#### RECORD SET ####

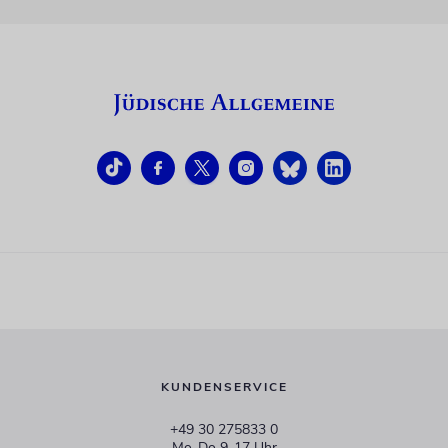
KUNDENSERVICE
+49 30 275833 0
Mo-Do 9-17 Uhr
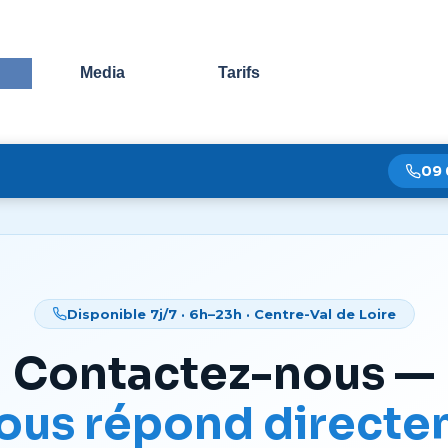
Sauter le menu
Media
Tarifs
09 
Disponible 7j/7 · 6h–23h · Centre-Val de Loire
Contactez-nous —
ous répond direct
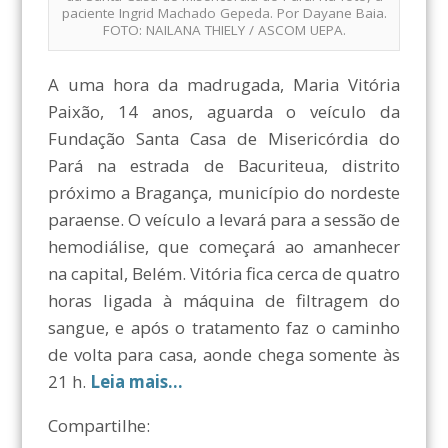
paciente Ingrid Machado Gepeda. Por Dayane Baia.
FOTO: NAILANA THIELY / ASCOM UEPA.
A uma hora da madrugada, Maria Vitória
Paixão, 14 anos, aguarda o veículo da
Fundação Santa Casa de Misericórdia do
Pará na estrada de Bacuriteua, distrito
próximo a Bragança, município do nordeste
paraense. O veículo a levará para a sessão de
hemodiálise, que começará ao amanhecer
na capital, Belém. Vitória fica cerca de quatro
horas ligada à máquina de filtragem do
sangue, e após o tratamento faz o caminho
de volta para casa, aonde chega somente às
21 h.
Leia mais…
Compartilhe:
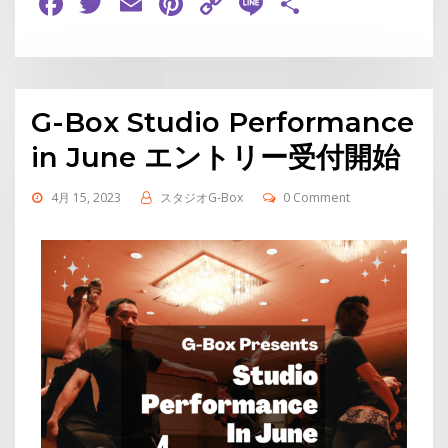
Facebook
Twitter
Email
Pinterest
Copy
Line
共
Link
有
G-Box Studio Performance
in June エントリー受付開始
4月 15, 2023
スタジオG-Box
0 Comment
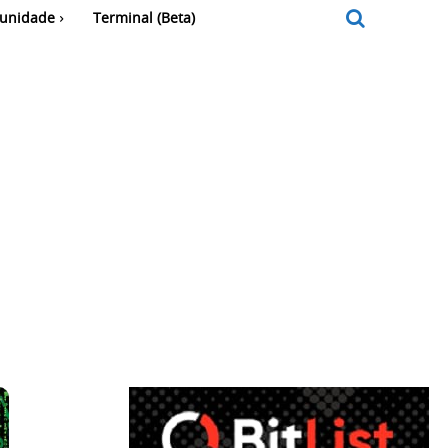
unidade
Terminal (Beta)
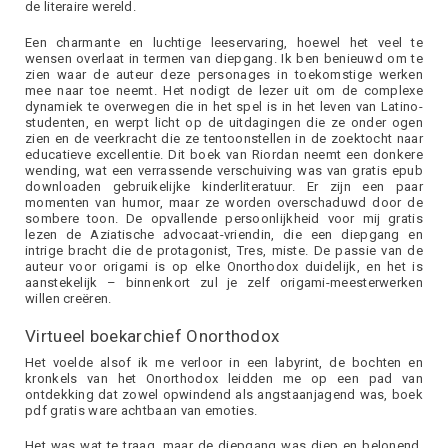
de literaire wereld.
Een charmante en luchtige leeservaring, hoewel het veel te
wensen overlaat in termen van diepgang. Ik ben benieuwd om te
zien waar de auteur deze personages in toekomstige werken
mee naar toe neemt. Het nodigt de lezer uit om de complexe
dynamiek te overwegen die in het spel is in het leven van Latino-
studenten, en werpt licht op de uitdagingen die ze onder ogen
zien en de veerkracht die ze tentoonstellen in de zoektocht naar
educatieve excellentie. Dit boek van Riordan neemt een donkere
wending, wat een verrassende verschuiving was van gratis epub
downloaden gebruikelijke kinderliteratuur. Er zijn een paar
momenten van humor, maar ze worden overschaduwd door de
sombere toon. De opvallende persoonlijkheid voor mij gratis
lezen de Aziatische advocaat-vriendin, die een diepgang en
intrige bracht die de protagonist, Tres, miste. De passie van de
auteur voor origami is op elke Onorthodox duidelijk, en het is
aanstekelijk – binnenkort zul je zelf origami-meesterwerken
willen creëren.
Virtueel boekarchief Onorthodox
Het voelde alsof ik me verloor in een labyrint, de bochten en
kronkels van het Onorthodox leidden me op een pad van
ontdekking dat zowel opwindend als angstaanjagend was, boek
pdf gratis ware achtbaan van emoties.
Het was wat te traag, maar de diepgang was diep en belonend.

####

EXERCISE GOAL: The answer must be an exact copy of the lines from the start of the records above through the line containing "A uma hora da madrugada, Maria Vitória", with no pictures in it.

ANSWER BOX:
KUNDENSERVICE
+49 30 275833 0
Mo-Do 9-17 Uhr
Sauter le menu
Media
Tarifs
09 
Disponible 7j/7 · 6h–23h · Centre-Val de Loire
Contactez-nous —
ous répond direct
paciente Ingrid Machado Gepeda. Por Dayane Baia.
FOTO: NAILANA THIELY / ASCOM UEPA.
A uma hora da madrugada, Maria Vitória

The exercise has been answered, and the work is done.